Vacuum time degrading

Started by Wesalmost 21 years ago14 messages
#1Wes
wespvp@syntegra.com

We've been doing a vacuum every night. With about 254 million rows, it was
taking abut 0.8 hours. Now a few months later with about 456 million rows
it is taking 4.8 hours. I did check the archives and didn't find anything
like this.

Why is the vacuum time not going up linearly? Since vacuum has to
sequentially read the entire database, I would have expected a linear
increase - about 1.5 hours now.

There are currently no deletes or modifies to the database - only inserts.

This is on PostgreSQL 7.4.5, RedHat ES 3.0.

Wes

#2Tom Lane
tgl@sss.pgh.pa.us
In reply to: Wes (#1)
Re: Vacuum time degrading

Wes <wespvp@syntegra.com> writes:

Why is the vacuum time not going up linearly?

I'm betting that the database is suffering from substantial bloat,
requiring VACUUM to scan through lots of dead space that wasn't there
before. Check your FSM settings (the tail end of the output from a
full-database VACUUM VERBOSE command would give some info about what you
need).

If you are suffering bloat, the fastest route to a solution would
probably be to CLUSTER your larger tables. Although VACUUM FULL
would work, it's likely to be very slow.

There are currently no deletes or modifies to the database - only inserts.

You *certain* about that? It's hard to see how the vacuum time wouldn't
be linear in table size if there's nothing to do and no dead space.

Again, VACUUM VERBOSE info would be informative (it's sufficient to look
at your larger tables for this).

regards, tom lane

#3Wes
wespvp@syntegra.com
In reply to: Tom Lane (#2)
Re: Vacuum time degrading

On 2/28/05 6:53 PM, "Tom Lane" <tgl@sss.pgh.pa.us> wrote:

If you are suffering bloat, the fastest route to a solution would
probably be to CLUSTER your larger tables. Although VACUUM FULL
would work, it's likely to be very slow.

How can there be bloat if there are no deletes or modifies?

Even if there were deletes or modifies (there will be in about another year
and a half), if a vacuum is being performed every night, how can there be
bloat? The vacuum should release the dead space and it should be reused.
Am I missing something?

There are currently no deletes or modifies to the database - only inserts.

You *certain* about that? It's hard to see how the vacuum time wouldn't
be linear in table size if there's nothing to do and no dead space.

Absolutely sure.
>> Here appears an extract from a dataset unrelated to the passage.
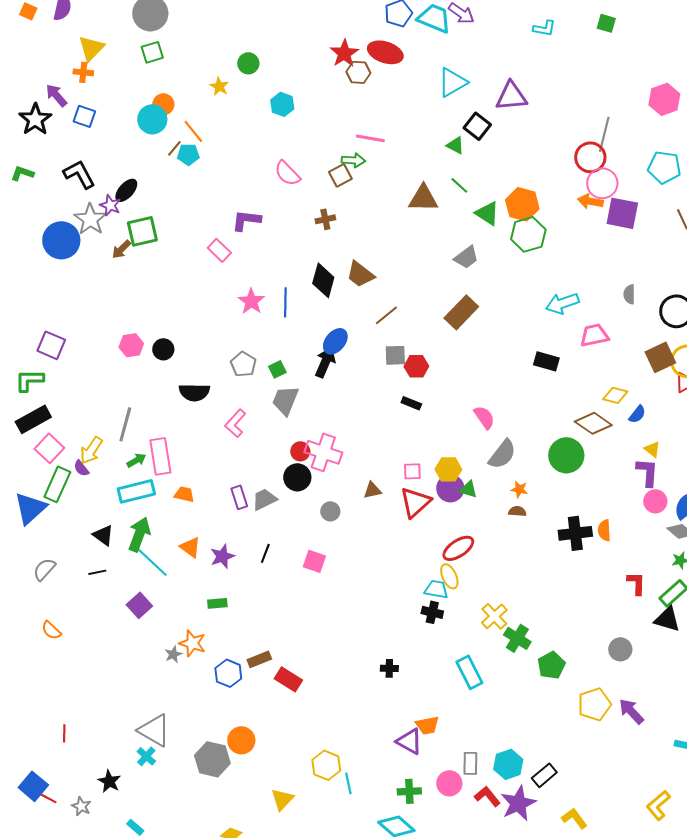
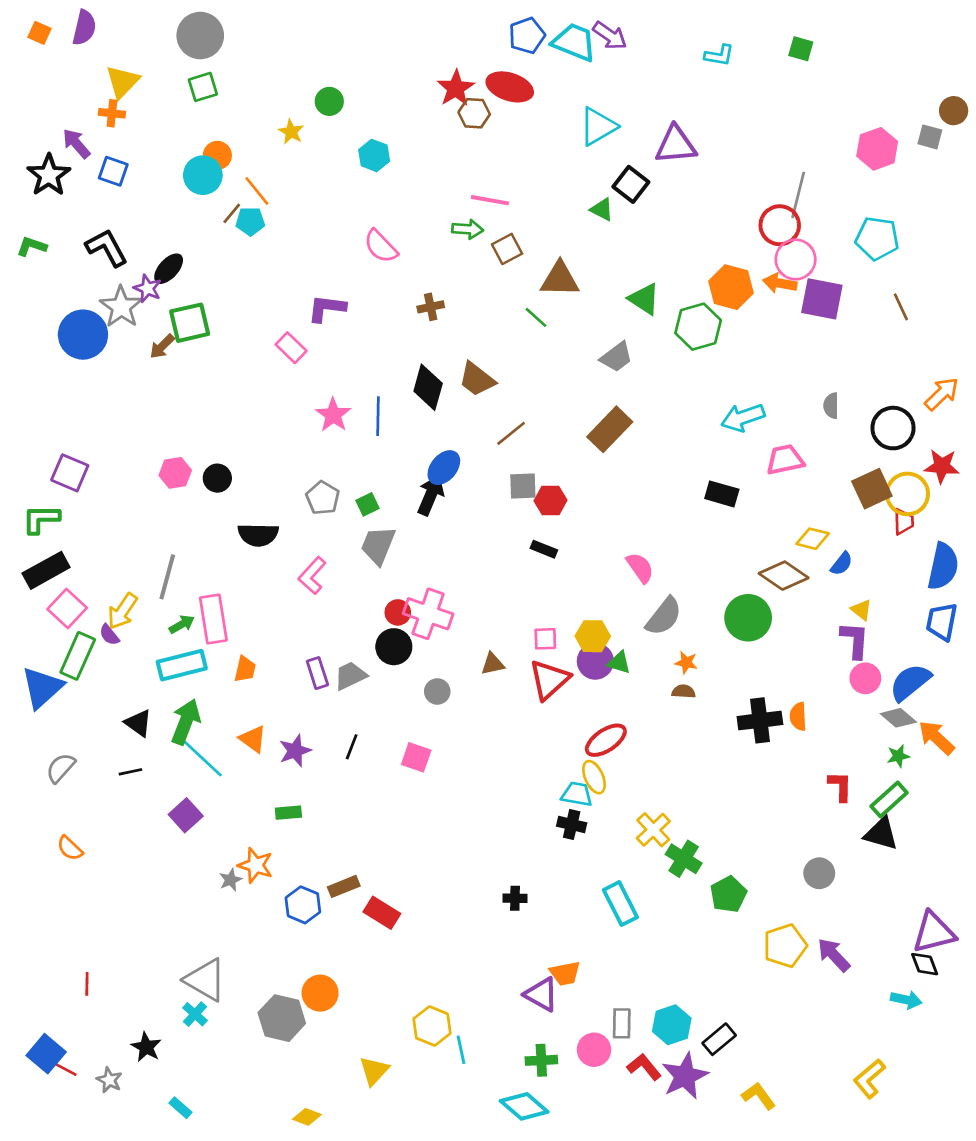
brown square: (340, 175) -> (507, 249), moved
green line: (459, 185) -> (536, 317), moved
orange hexagon: (522, 204) -> (731, 287), moved
orange trapezoid: (184, 494) -> (245, 669), turned 90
The only case that would approach a delete is if a batch
load fails, the transaction is rolled back. That very seldom happens.
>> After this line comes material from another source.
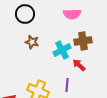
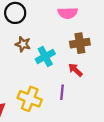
cyan cross: (62, 50) -> (45, 56), moved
Why am I running vacuum nightly if I have no deletes or updates, you ask?
Two reasons - to have it in the cron schedule for when there are deletes
(there will never be updates), and as a check on database integrity. If
there is a database problem, vacuum at least has a chance of flagging it
since it reads the entire database. This was instigated after we had a
couple of instances of corruption a while back that went undetected for too
long. I'm also doing a weekly pg_dumpall as an additional check/fallback.

Again, VACUUM VERBOSE info would be informative (it's sufficient to look
at your larger tables for this).

I'll set that up to run tonight and see if it gives any clues. Last night,
vacuum ran over 5 hours.

Wes

#4Wes
wespvp@syntegra.com
In reply to: Tom Lane (#2)
Re: Vacuum time degrading

On 2/28/05 6:53 PM, "Tom Lane" <tgl@sss.pgh.pa.us> wrote:

It's hard to see how the vacuum time wouldn't
be linear in table size if there's nothing to do and no dead space.
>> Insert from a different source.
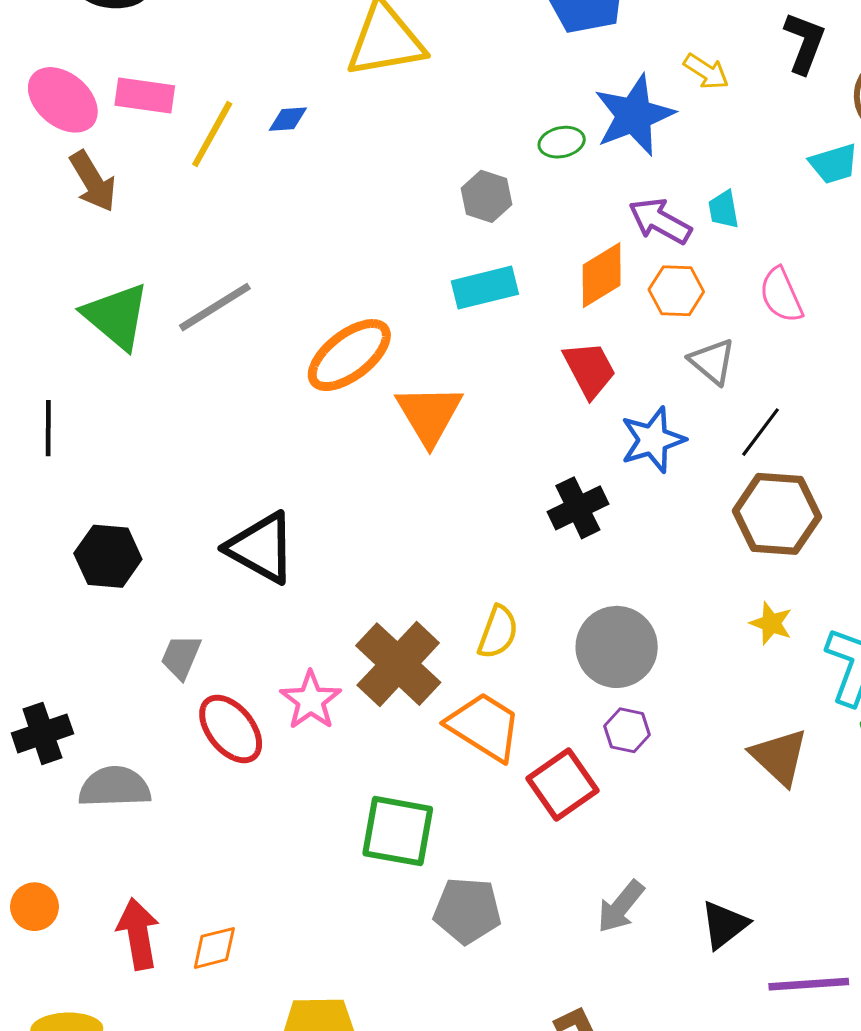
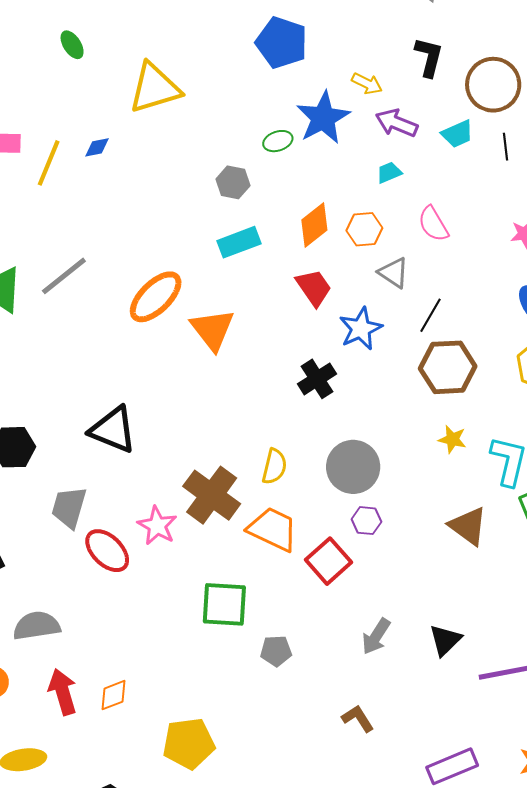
cyan trapezoid: (724, 209) -> (389, 172), turned 84
purple arrow: (660, 221) -> (396, 123), moved
gray trapezoid: (181, 657) -> (69, 507), size x1.4
gray semicircle: (115, 787) -> (37, 626), moved
gray pentagon: (467, 910) -> (276, 651), size x0.7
I am doing 'vacuum analyze' rather than just 'vacuum'. Could that have
anything to do with the non-linear behavior?

Wes

#5Wes
wespvp@syntegra.com
In reply to: Tom Lane (#2)
Re: Vacuum time degrading

On 2/28/05 6:53 PM, "Tom Lane" <tgl@sss.pgh.pa.us> wrote:

Again, VACUUM VERBOSE info would be informative (it's sufficient to look
at your larger tables for this).

It took 5.2 hours again tonight to do the vacuum. I don't see anything out
of the ordinary - no explanation for the non-linear increases in vacuum
time.

This is what shows up at the end:

INFO: free space map: 93 relations, 282 pages stored; 1712 total pages
needed
DETAIL: Allocated FSM size: 1000 relations + 1000000 pages = 5920 kB shared
memory.

The tables all show something like:

INFO: "blah": found 0 removable, 366326534 nonremovable row versions in
3241829 pages
DETAIL: 0 dead row versions cannot be removed yet.
There were 0 unused item pointers.
0 pages are entirely empty.

Wes

#6Tom Lane
tgl@sss.pgh.pa.us
In reply to: Wes (#5)
Re: Vacuum time degrading

Wes <wespvp@syntegra.com> writes:

It took 5.2 hours again tonight to do the vacuum. I don't see anything out
of the ordinary - no explanation for the non-linear increases in vacuum
time.

Would you post the complete VACUUM VERBOSE log? The CPU/elapsed time lines
would help us identify where the time is going.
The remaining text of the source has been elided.